The principle of “thematizing the theme” – both a project method and a critical tool – here is centered on the railing, an apparently detailed element that has linked the measurements of the edges of the terraces with the 11.2 cm module marked by the iron rods squares 12 x 12 bound to the base and to the coping in flat irons 100 x 12.
Le Corbusier argued that the difference between good and bad architecture is a matter of centimetres, in this case it is the millimeters that have imposed great precision on all the constructive elements.
To respect the horizontality of the edges, the slopes of the terraces are constant and the outflow of rainwater is ensured by the channels placed under the perforated sheet metal grids.
In addition to the consolidation of the stone walls, the chestnut floors, which had several worm-eaten beams, were replaced with brick and concrete floors which also chained the walls.
From the intact beams, with over two centuries of seasoning, the boards were sawn to create the internal staircase and the dining table.
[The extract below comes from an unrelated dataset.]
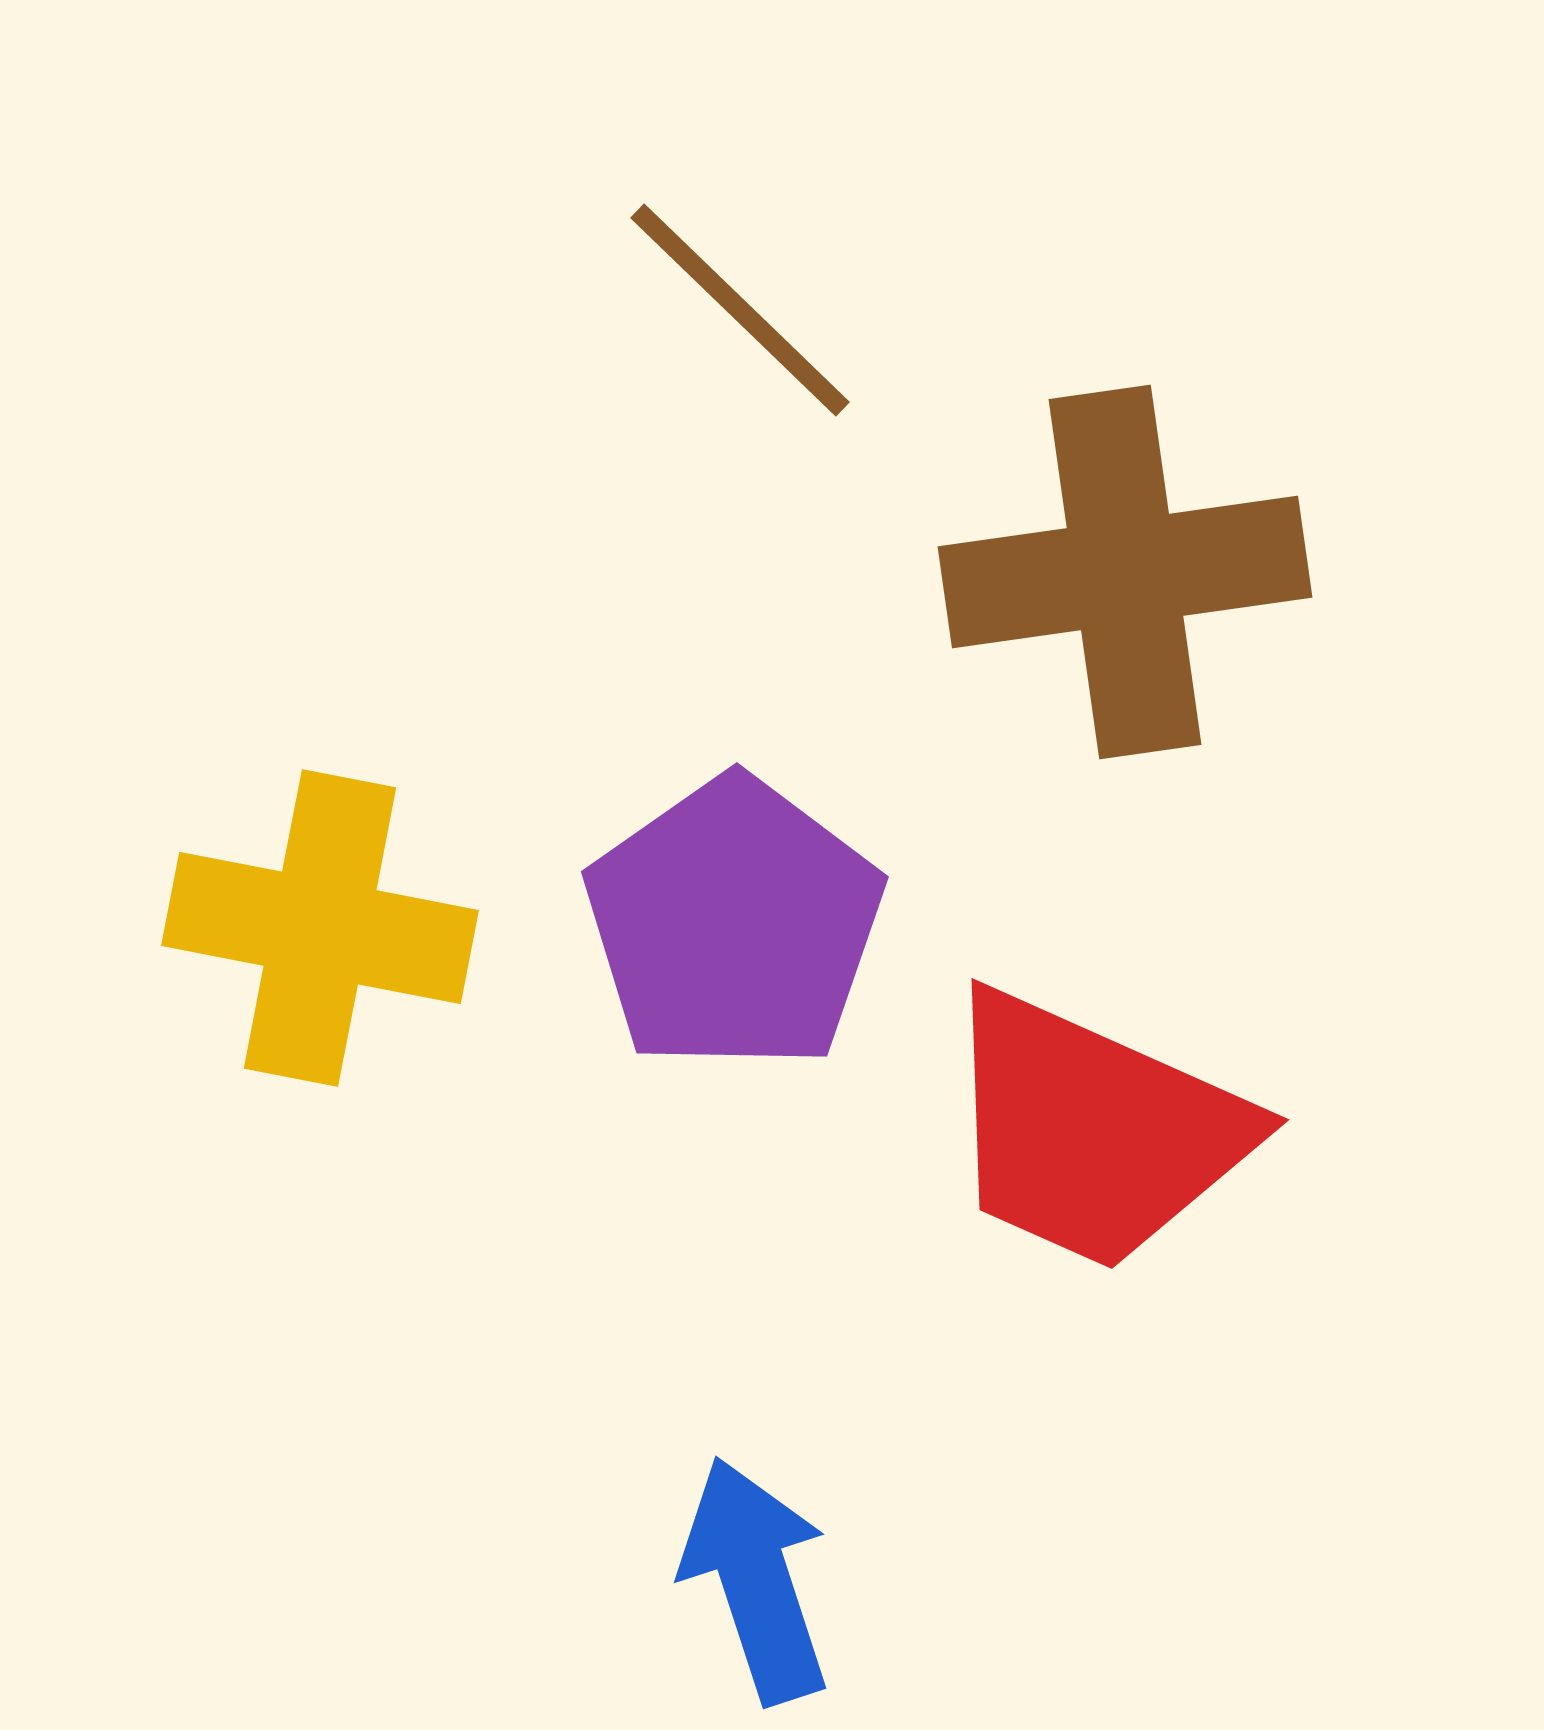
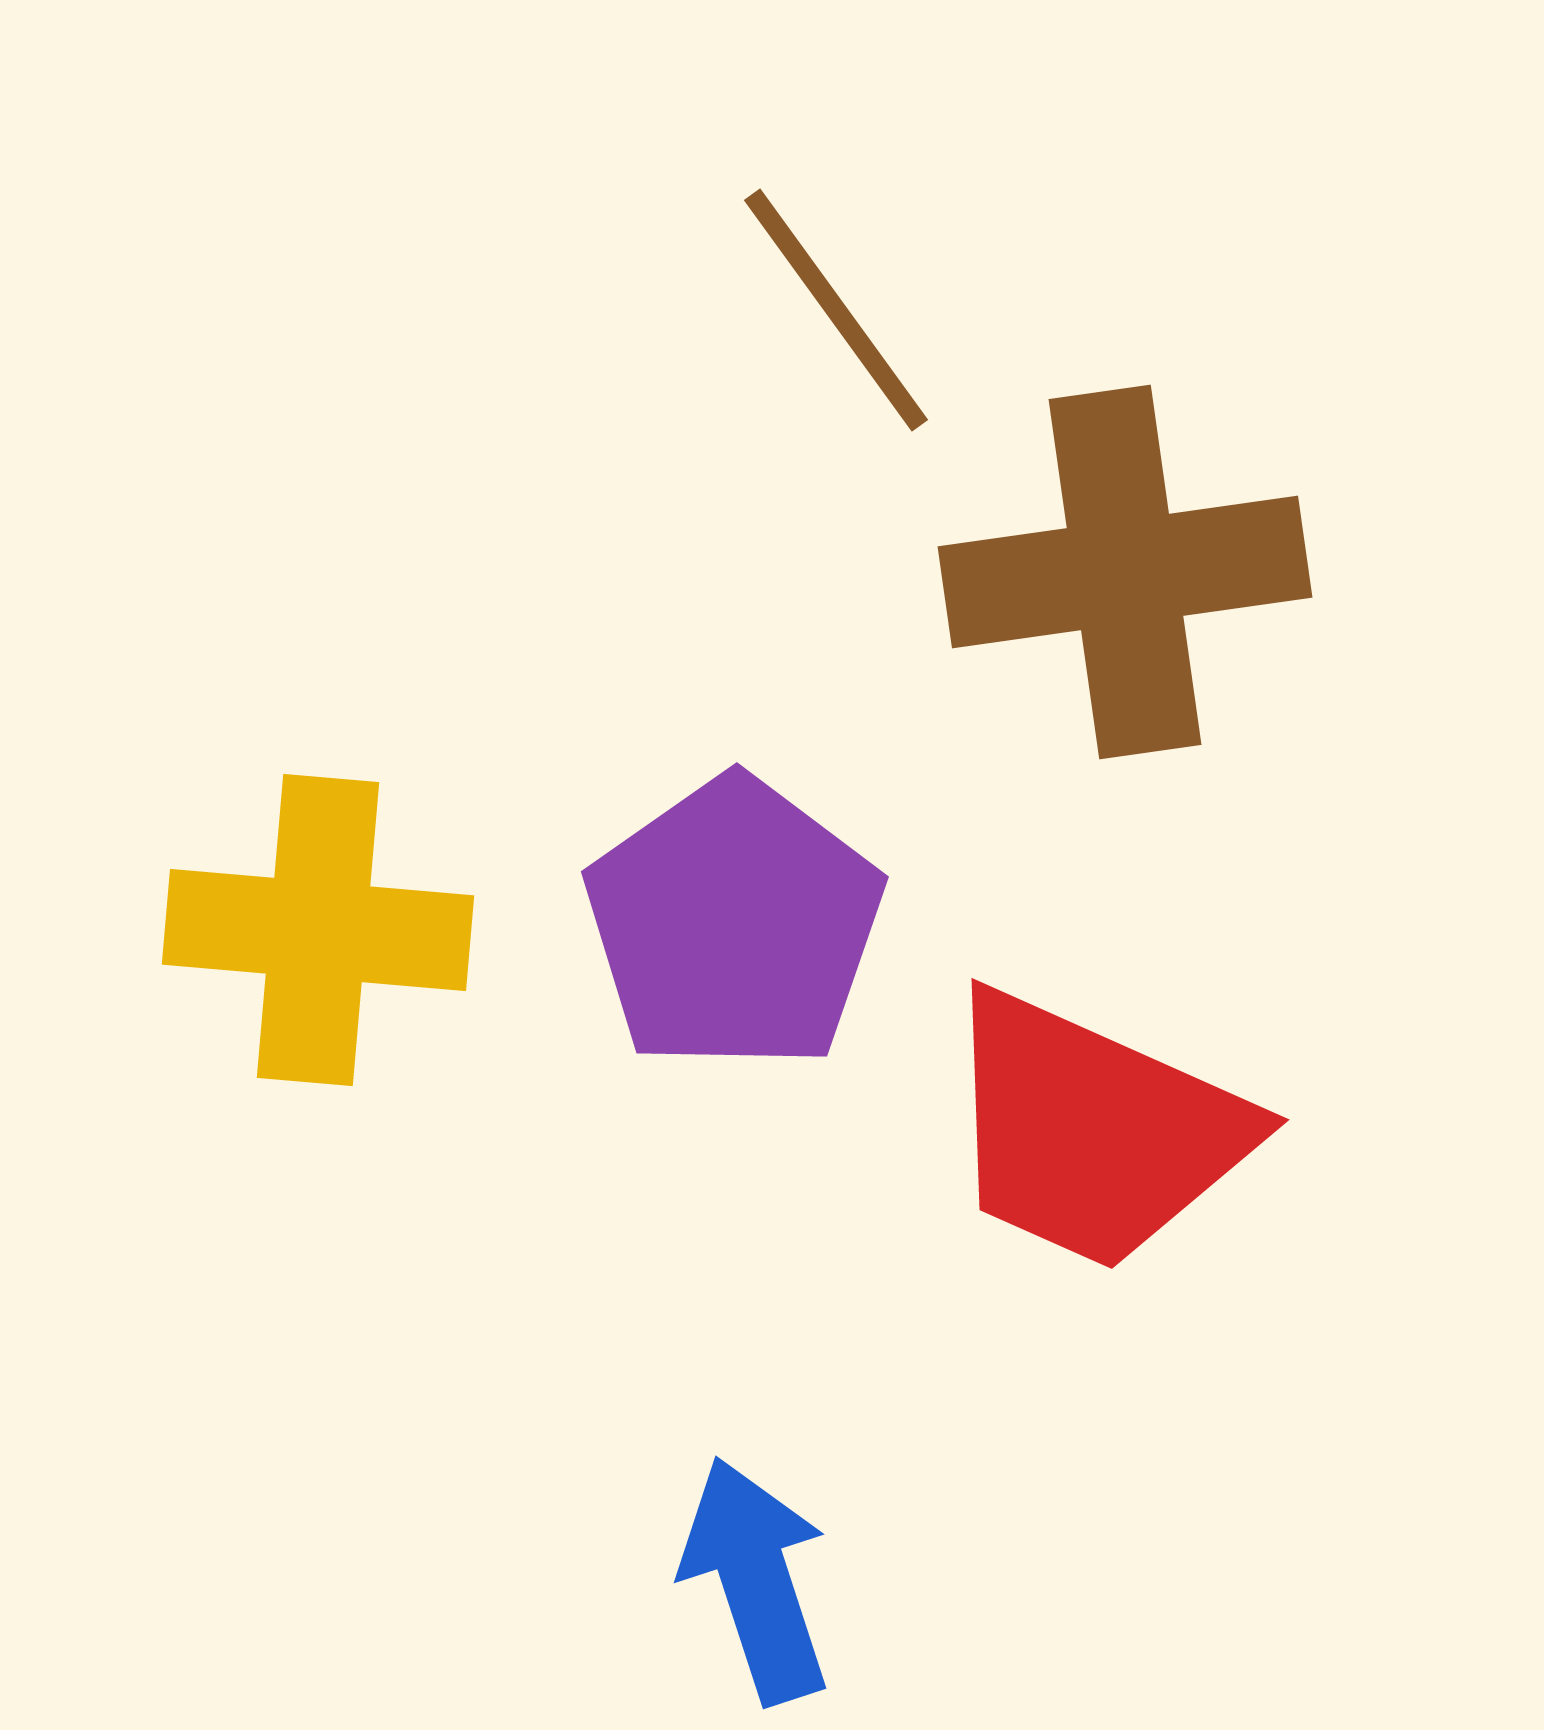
brown line: moved 96 px right; rotated 10 degrees clockwise
yellow cross: moved 2 px left, 2 px down; rotated 6 degrees counterclockwise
The excavation of the garage provided the stone laid with dry joints according to the construction script in use in Cilento.
The paving of the square and the road is in small pieces of lava stone.
Two facts escaped my indications: the red which should have saturated the flaring of the slits and the white which should have been an ash grey. However, it seems that the house manages to express the energy of the details (although they tend to disappear) and, as Mies van der Rohe wished, of the metric precision elevated to an aesthetic factor.